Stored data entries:
----

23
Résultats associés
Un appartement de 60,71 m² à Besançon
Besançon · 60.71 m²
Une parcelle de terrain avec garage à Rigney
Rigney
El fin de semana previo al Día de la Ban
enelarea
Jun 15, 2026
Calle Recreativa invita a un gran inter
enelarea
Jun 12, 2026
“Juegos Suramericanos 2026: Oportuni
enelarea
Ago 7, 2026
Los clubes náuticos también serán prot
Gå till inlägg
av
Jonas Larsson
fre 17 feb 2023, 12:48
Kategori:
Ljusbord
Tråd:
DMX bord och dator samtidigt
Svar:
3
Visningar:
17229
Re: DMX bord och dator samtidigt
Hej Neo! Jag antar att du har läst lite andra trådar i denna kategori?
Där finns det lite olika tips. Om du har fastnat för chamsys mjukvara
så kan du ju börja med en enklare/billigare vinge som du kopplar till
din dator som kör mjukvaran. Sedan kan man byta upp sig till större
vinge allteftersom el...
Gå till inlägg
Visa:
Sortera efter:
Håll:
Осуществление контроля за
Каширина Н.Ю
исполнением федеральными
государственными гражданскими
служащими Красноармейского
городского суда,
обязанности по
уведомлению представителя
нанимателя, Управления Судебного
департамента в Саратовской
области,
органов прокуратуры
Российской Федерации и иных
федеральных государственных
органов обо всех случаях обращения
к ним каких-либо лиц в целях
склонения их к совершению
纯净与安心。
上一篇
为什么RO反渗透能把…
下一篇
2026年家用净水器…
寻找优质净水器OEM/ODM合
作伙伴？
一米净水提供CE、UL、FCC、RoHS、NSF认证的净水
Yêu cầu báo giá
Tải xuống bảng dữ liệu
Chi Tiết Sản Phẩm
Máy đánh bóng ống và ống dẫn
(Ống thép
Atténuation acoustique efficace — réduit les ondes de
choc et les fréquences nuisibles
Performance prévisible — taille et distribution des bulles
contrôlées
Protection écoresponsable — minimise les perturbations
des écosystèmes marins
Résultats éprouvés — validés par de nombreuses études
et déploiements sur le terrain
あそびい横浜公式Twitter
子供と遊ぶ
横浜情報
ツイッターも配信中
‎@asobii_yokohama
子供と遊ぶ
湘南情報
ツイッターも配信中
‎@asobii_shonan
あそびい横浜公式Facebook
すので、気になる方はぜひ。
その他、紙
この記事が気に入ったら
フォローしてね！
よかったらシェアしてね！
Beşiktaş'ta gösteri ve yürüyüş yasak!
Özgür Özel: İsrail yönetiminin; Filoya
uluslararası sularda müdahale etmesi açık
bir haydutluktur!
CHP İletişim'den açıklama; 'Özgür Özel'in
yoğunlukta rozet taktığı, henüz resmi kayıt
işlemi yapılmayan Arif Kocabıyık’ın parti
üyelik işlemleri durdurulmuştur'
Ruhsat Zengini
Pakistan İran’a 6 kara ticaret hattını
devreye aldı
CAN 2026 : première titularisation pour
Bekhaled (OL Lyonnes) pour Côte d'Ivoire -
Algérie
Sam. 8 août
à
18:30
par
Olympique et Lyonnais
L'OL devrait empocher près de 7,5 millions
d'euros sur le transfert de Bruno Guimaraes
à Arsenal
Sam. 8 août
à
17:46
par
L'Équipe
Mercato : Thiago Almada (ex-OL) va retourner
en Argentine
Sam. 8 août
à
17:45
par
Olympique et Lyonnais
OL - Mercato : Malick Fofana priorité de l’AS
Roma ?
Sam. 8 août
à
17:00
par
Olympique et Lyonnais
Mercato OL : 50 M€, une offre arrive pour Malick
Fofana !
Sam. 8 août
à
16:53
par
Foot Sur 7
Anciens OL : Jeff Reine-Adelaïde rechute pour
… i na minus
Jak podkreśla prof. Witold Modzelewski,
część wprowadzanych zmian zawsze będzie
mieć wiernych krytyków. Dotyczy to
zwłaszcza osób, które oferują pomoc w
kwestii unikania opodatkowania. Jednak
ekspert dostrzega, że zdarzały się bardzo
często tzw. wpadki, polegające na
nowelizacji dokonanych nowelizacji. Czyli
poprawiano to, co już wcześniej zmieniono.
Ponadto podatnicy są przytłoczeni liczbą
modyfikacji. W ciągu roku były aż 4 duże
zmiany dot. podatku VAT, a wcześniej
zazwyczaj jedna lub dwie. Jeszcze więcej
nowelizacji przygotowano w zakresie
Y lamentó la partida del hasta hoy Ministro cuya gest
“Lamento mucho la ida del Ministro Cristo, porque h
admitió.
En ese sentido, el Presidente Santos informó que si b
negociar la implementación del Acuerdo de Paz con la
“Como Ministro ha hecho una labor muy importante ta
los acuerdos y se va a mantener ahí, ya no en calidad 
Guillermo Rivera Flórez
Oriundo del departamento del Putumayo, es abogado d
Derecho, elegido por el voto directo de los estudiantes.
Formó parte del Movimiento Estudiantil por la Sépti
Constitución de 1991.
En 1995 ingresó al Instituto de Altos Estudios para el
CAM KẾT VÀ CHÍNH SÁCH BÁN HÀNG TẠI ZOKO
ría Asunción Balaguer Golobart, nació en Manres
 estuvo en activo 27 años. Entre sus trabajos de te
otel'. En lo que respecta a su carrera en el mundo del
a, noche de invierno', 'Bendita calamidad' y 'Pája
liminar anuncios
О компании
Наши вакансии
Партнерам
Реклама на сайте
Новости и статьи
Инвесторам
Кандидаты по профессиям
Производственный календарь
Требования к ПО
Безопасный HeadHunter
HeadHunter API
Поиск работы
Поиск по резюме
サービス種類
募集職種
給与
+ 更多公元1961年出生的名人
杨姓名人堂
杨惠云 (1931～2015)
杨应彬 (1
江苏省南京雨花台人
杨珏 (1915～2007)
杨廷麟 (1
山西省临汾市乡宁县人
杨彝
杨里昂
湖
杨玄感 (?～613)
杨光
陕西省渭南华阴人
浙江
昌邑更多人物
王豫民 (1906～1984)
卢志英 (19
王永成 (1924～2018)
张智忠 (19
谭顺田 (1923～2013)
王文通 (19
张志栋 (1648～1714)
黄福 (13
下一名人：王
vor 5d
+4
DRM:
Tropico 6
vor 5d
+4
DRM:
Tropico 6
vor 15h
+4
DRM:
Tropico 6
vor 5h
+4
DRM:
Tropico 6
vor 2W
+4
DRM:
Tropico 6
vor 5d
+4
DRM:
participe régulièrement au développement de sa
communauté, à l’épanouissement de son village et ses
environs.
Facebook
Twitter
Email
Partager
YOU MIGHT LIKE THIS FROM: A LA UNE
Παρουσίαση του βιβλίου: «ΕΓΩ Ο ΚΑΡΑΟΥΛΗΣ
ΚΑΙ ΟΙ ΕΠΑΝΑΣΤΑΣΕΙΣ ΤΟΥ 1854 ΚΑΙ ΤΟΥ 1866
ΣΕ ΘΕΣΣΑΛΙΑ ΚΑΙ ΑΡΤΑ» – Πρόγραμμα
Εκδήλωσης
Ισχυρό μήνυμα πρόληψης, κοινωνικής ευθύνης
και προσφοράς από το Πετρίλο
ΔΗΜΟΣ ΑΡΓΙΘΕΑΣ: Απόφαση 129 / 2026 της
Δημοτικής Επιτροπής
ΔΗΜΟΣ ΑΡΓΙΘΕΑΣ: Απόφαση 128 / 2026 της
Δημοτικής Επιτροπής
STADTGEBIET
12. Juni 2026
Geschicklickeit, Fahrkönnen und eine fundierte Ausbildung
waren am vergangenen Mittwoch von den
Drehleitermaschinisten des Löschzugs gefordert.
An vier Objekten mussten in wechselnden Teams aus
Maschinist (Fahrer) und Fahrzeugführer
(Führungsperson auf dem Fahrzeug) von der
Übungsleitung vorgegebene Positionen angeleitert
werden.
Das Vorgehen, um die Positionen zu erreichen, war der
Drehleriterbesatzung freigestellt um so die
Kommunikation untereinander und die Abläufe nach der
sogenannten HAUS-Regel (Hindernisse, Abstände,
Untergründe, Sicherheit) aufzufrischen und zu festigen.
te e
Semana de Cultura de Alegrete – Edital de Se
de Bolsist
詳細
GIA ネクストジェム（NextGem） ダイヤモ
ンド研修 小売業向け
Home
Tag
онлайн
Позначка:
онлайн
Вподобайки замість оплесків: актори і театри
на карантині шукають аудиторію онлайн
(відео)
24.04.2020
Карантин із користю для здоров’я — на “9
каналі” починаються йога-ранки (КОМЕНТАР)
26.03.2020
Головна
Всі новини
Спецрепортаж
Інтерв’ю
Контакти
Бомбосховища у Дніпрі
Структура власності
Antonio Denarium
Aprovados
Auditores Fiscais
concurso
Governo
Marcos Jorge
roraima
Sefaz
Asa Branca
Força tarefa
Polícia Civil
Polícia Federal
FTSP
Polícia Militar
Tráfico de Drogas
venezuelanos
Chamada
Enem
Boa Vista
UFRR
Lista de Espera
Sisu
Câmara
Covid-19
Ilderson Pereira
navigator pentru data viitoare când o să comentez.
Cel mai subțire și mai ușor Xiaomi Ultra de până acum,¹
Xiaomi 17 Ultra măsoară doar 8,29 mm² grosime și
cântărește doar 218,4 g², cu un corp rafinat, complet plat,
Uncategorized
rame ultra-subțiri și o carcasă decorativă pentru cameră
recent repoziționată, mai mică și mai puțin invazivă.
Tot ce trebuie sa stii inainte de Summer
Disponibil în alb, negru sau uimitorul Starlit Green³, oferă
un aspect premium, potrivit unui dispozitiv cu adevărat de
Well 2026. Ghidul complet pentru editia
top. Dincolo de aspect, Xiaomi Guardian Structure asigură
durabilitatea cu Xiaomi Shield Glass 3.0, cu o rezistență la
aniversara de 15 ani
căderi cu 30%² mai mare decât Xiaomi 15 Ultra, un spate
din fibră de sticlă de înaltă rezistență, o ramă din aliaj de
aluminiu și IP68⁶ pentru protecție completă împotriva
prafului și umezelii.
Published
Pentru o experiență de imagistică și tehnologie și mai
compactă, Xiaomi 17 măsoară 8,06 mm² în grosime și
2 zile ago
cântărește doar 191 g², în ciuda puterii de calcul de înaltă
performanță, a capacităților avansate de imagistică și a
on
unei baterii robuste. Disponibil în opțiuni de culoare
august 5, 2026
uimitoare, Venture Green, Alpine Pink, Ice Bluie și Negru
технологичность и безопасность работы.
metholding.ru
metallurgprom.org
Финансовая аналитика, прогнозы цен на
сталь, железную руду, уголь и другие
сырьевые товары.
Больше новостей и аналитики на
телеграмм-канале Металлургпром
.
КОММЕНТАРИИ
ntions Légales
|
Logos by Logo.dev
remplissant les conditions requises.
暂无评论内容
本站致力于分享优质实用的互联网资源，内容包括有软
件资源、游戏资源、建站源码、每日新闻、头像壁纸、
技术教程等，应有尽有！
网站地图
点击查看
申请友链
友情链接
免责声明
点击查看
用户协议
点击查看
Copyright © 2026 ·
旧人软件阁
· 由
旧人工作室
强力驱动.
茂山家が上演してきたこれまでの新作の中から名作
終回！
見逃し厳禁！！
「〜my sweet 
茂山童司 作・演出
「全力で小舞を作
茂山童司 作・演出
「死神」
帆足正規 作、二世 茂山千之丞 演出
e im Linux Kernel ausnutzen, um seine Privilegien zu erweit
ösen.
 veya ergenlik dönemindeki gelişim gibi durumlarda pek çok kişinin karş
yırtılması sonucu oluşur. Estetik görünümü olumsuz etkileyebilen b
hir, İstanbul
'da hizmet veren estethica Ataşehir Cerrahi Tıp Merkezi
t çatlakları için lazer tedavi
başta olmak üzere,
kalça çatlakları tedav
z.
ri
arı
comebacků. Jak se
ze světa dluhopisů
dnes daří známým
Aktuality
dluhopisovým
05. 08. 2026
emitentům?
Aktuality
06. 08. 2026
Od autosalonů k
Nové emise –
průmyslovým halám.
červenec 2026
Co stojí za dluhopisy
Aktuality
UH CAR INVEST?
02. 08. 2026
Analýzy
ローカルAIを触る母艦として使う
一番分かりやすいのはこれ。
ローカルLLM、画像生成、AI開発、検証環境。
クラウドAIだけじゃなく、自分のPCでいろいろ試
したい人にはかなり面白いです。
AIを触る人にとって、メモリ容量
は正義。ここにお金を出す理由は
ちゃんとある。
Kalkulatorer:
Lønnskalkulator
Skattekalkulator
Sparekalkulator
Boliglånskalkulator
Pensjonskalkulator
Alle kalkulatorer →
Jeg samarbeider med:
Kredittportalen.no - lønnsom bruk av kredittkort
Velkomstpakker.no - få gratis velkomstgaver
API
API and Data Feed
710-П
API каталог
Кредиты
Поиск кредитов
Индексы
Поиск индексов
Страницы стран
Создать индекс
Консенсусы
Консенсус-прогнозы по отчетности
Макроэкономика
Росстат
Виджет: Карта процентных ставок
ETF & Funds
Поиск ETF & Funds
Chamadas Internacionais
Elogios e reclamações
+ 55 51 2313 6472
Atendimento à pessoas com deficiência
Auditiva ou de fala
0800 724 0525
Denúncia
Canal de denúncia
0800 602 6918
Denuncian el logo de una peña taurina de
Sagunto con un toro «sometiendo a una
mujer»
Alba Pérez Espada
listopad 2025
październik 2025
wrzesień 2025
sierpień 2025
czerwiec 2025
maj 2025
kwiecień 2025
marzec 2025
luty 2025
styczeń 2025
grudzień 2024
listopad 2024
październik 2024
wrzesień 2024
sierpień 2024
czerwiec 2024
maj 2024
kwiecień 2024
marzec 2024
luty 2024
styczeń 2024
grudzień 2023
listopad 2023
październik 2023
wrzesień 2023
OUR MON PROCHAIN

----

#### EXERCISE BRIEF
From the records above, retype only the lines starting at the line that contains "kwestii unikania opodatkowania. Jednak" and ending at the line that contains "Ponadto podatnicy są przytłoczeni liczbą", both included.

#### TASK RESULT
kwestii unikania opodatkowania. Jednak
ekspert dostrzega, że zdarzały się bardzo
często tzw. wpadki, polegające na
nowelizacji dokonanych nowelizacji. Czyli
poprawiano to, co już wcześniej zmieniono.
Ponadto podatnicy są przytłoczeni liczbą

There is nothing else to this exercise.